Input data section start

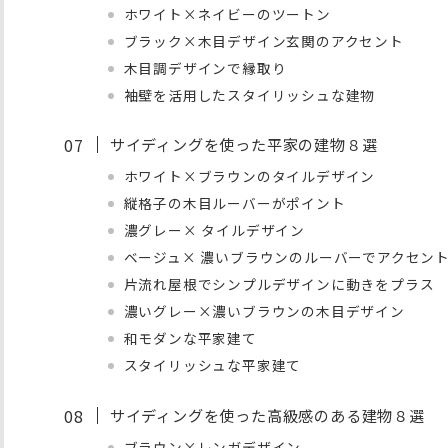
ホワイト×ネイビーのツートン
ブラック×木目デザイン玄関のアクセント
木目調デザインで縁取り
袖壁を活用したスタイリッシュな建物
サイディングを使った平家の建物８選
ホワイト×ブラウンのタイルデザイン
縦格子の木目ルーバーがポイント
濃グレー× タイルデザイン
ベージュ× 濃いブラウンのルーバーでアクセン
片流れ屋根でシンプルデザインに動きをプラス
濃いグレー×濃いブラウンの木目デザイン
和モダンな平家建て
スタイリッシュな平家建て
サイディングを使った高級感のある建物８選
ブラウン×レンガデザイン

Input data section end
Input data section start

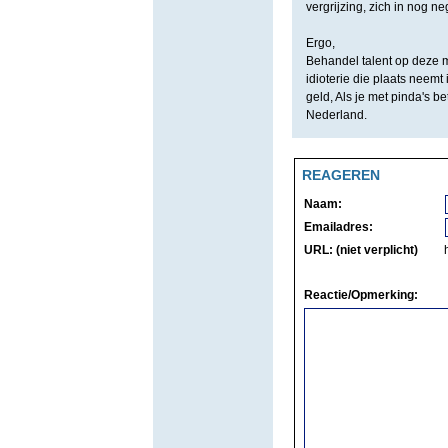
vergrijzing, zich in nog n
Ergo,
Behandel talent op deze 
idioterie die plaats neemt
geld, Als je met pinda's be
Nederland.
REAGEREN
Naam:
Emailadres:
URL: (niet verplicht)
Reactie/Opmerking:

Input data section end

- **What the task requires**: The stretch of entries above that starts with the line containing "ホワイト×ネイビーのツートン" and goes on through the line containing "ブラウン×レンガデザイン" is to be transcribed exactly, and no other line is to be transcribed.

- **Exercise answer**:
ホワイト×ネイビーのツートン
ブラック×木目デザイン玄関のアクセント
木目調デザインで縁取り
袖壁を活用したスタイリッシュな建物
サイディングを使った平家の建物８選
ホワイト×ブラウンのタイルデザイン
縦格子の木目ルーバーがポイント
濃グレー× タイルデザイン
ベージュ× 濃いブラウンのルーバーでアクセン
片流れ屋根でシンプルデザインに動きをプラス
濃いグレー×濃いブラウンの木目デザイン
和モダンな平家建て
スタイリッシュな平家建て
サイディングを使った高級感のある建物８選
ブラウン×レンガデザイン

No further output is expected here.